All suppliers look to apply tiering to application workloads through the use of policies. The aim of using policy definitions is to abstract the workload requirements from the underlying hardware as much as possible.
This abstraction process is important because it allows additional resources to be added to an array when policies are not being met, without having to reconfigure all the existing data on the system.
Read more on storage tiering
Some early auto-tiering solutions, such as FAST VP for EMC VMAX and VNX, still have a hardware-centric approach to policy management. Data is placed into pools built from a combination of flash and traditional HDD storage, to which are applied policies such as “highest available” and “lowest available”.
The result is tiering based on a mechanism where one workload competes against another based on the prioritisation assigned to them. Data is moved between tiers using scheduled or manual processes that make recommendations about data movement based on historical activity trends.
As already discussed, moving data between tiers is expensive and should be kept to a minimum. Static data pooling tiering solutions are not as agile as required when it comes to today’s more virtualised workloads, where active I/O data could change daily or hourly. Moving data on a weekly or monthly basis means these solutions are always playing catch-up. It is much better to either capture the increased I/O activity when it starts, or to sample and move more often.
Dell’s Compellent storage architecture ensures that all write I/O hits tier 1 SSD flash as a default using a feature called Automated Tiered Storage. If that page stays active, then it can remain in tier 1 fast media. If the page becomes inactive, it is aged to a lower tier of storage, typically within 24 hours.
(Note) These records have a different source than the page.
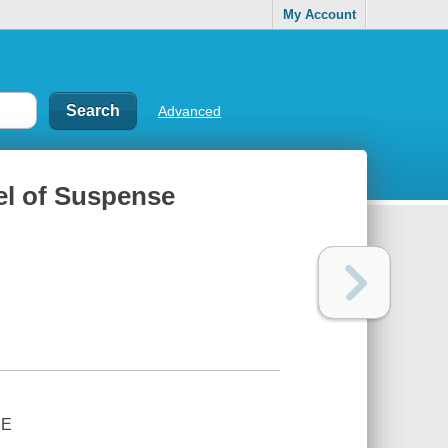
My Account
Advanced
el of Suspense
SE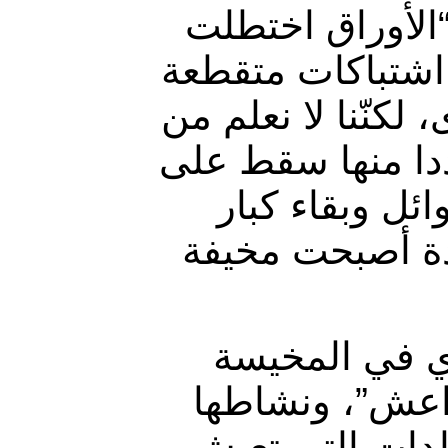
وأضافت نقلا عن 
علينا، ولا نعلم م
في بساتيننا، وقذا
الذي يطلقها، وم
المنازل ، مما
السن في المناز
وتابعت أن ” ال
لكنّها تضطر أح
في القرية ” ، 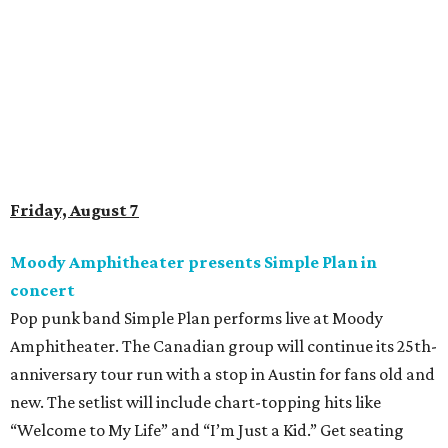
Doodles Productions presents Pop Cats Austin
Local feline favorite event Pop Cats Austin is back. Visitors
to the two-day event will experience a Cat Art Museum, a
Punk Cats Cattoo Parlor, exclusive workshops, artistically
designed cat-inspired environments, and more. Adoptions
and pet supply vendors will also be available on site. Cat
family members are welcome to attend. Tickets are
available now.
Jimmy Eat Brisket presents Brisketfest
The Far Out Lounge & Stage hosts an evening of live music
from Jimmy Eat Brisket and more sounds from the 2000s
era of emo, pop-punk, and alt-rock. Visitors will also enjoy
performances by Wicklow, Lucyspin, Lore, Hounding, and
more. Additional Brisketfest
highlights
include artists,
tattoos, pop-up vendors, brisket trucks, and a special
Tintri uses a similar methodology, called Flash First, in its hybrid flash arrays. Data is always written to flash and only evicted to disk once the data becomes cold, or inactive.
DotHill (recently acquired by Seagate) has used a more proactive approach in its tiering implementation, known as RealTier. The RealTier algorithms use three processes to determine data placement across tiers: scoring, to keep track of I/O or ranking every block or page of data; scanning, to identify candidate pages to move between tiers; and sorting, the process of actually moving pages.
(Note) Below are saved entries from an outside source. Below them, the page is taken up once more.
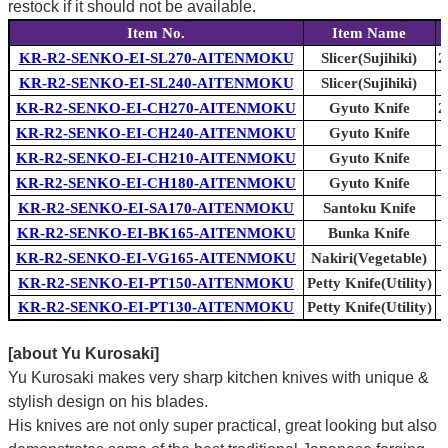
restock if it should not be available.
Item No.
Item Name
KR-R2-SENKO-EI-SL270-AITENMOKU
Slicer(Sujihiki)
2
KR-R2-SENKO-EI-SL240-AITENMOKU
Slicer(Sujihiki)
KR-R2-SENKO-EI-CH270-AITENMOKU
Gyuto Knife
2
KR-R2-SENKO-EI-CH240-AITENMOKU
Gyuto Knife
KR-R2-SENKO-EI-CH210-AITENMOKU
Gyuto Knife
KR-R2-SENKO-EI-CH180-AITENMOKU
Gyuto Knife
KR-R2-SENKO-EI-SA170-AITENMOKU
Santoku Knife
KR-R2-SENKO-EI-BK165-AITENMOKU
Bunka Knife
KR-R2-SENKO-EI-VG165-AITENMOKU
Nakiri(Vegetable)
KR-R2-SENKO-EI-PT150-AITENMOKU
Petty Knife(Utility)
KR-R2-SENKO-EI-PT130-AITENMOKU
Petty Knife(Utility)
[about Yu Kurosaki]
Yu Kurosaki makes very sharp kitchen knives with unique &
stylish design on his blades.
His knives are not only super practical, great looking but also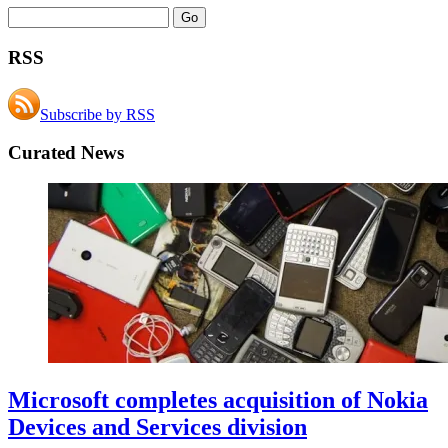
RSS
Subscribe by RSS
Curated News
Microsoft completes acquisition of Nokia
Devices and Services division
Scanning and sorting occur every five seconds, with only a minimal amount of data moved in each cycle.
4 Issues with storage tiering
Allowing the storage array to make all the decisions on data movement makes sense from a general point of view, but there are times when this approach may have its problems.
There may be justifiable reasons to pin some application data permanently to one tier or another. For example, a critical application may need to be able to always guarantee response time or an archive application may never need to write to flash storage. Exceptions must be catered for within tiering policy definitions, rather than assuming that active/inactive or the “hot/cold” status of data should dictate location.
There are also other issues that may be experienced with automated tiering that must be carefully considered. For example, some workloads are time-specific, in that they become active at a particular time of day, week or month. A slow-responding tiering algorithm may cause problems for these applications when data is not moved to the performance tier quickly enough.
There is also the issue of managing contention between applications. Tiering effectively introduces competition between applications for the faster storage tiers. Without adequate telemetry, it may be hard to spot a shortage of resources in one tier that results in application performance issues across the storage infrastructure.
5 A holistic view is required
We should conclude by stating that tiering is only one feature of modern storage arrays that also deliver performance improvements through caching and data optimisation, through thin provisioning, compression and data deduplication.
All these features are intrinsically linked within the architecture, making it difficult to isolate tiering as the only cost-saving and performance-enhancing solution.